The purchase of the archive, which contains several manuscripts, around 2,000 letters, 40 photo albums and countless notes along with other items, was announced in November, although the cost involved was not made public until Wednesday.
The transaction was made months earlier through Glenn Horowitz Bookseller with its office in New York.
Among the most valuable objects in the archive are the final document of 'One Hundred Years of Solitude' that he sent to the publishers in 1967, and one of the few existing manuscripts of 'En agosto nos vemos' ('We'll Meet in August'), an unfinished novel.

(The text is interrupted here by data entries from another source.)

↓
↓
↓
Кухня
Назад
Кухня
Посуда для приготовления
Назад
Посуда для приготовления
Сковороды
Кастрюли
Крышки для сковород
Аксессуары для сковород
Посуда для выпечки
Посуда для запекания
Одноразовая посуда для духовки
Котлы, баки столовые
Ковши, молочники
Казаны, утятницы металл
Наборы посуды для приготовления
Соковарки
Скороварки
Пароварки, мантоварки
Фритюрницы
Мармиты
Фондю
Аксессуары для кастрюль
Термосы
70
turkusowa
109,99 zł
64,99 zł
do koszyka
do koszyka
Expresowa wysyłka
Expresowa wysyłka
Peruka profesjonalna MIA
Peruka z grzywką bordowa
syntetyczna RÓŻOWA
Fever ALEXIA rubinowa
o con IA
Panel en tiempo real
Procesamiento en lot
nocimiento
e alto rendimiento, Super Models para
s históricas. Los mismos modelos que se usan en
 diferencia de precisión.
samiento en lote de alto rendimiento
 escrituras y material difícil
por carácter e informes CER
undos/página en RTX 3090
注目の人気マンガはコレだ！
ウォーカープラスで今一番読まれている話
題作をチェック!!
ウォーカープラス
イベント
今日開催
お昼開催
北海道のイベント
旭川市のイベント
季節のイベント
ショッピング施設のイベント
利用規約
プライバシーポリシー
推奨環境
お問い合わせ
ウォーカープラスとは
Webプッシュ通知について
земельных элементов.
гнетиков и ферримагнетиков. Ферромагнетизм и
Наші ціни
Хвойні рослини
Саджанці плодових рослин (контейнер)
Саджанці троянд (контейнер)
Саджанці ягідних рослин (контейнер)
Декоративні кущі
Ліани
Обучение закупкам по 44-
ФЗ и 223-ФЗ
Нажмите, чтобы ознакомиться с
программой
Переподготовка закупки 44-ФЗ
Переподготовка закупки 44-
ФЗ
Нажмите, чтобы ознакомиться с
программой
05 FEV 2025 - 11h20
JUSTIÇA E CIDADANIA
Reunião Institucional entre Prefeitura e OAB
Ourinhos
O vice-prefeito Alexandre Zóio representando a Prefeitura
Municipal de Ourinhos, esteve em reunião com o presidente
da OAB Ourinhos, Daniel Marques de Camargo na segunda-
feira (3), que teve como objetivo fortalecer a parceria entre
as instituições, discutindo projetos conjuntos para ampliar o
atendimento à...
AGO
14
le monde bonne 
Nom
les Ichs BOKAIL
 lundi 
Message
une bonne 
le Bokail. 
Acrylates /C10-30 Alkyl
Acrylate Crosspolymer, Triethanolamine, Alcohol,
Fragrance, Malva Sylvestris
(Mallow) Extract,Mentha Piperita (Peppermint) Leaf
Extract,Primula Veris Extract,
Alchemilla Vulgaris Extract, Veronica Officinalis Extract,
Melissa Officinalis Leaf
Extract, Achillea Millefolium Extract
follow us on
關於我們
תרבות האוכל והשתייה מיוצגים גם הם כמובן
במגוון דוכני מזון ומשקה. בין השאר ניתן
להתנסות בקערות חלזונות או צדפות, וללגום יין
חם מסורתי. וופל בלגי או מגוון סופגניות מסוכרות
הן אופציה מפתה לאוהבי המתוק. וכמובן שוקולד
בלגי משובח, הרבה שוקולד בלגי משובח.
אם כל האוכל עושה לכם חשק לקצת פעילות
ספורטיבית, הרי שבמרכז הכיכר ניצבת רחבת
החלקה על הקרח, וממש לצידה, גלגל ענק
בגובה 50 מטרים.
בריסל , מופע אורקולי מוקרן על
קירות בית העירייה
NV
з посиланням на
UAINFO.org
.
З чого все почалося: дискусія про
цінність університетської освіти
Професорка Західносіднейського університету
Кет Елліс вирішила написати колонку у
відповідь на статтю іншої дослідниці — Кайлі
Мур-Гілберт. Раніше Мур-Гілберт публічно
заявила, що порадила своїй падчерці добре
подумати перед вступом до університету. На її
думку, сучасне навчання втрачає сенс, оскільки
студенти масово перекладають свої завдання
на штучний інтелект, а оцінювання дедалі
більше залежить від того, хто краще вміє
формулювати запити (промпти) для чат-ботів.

The UT refused initially to make public the purchase contract and asked the Texan authorities for a special permit to keep it a secret, contrary to what is required by state law, but the request was rejected a few days ago.
UT spokesperson Jen Tisdale confirmed the transaction amount to Efe Wednesday.
The Harry Ransom Center, the university institution that now owns the archive, has one of the most important literary collections in the country with works by James Joyce, Ernest Hemingway, Jorge Luis Borges and William Faulkner among many others.
Its director, Steve Enniss, explained to Efe last November that the decision to go to the Center for the preservation of Marquez's legacy was taken exclusively by his widow, Mercedes Barcha and his sons, Rodrigo and Gonzalo Garcia.
Rodrigo Garcia Barcha said that the intention of the family was always to find the best place for the archives regardless of where it was.
The news aroused some suspicion in Colombia, Marquez's native country, when his son said that the Colombian government never made an offer for the archives.
Marquez died on Apr. 17, 2014 in Mexico City, where he had lived for decades.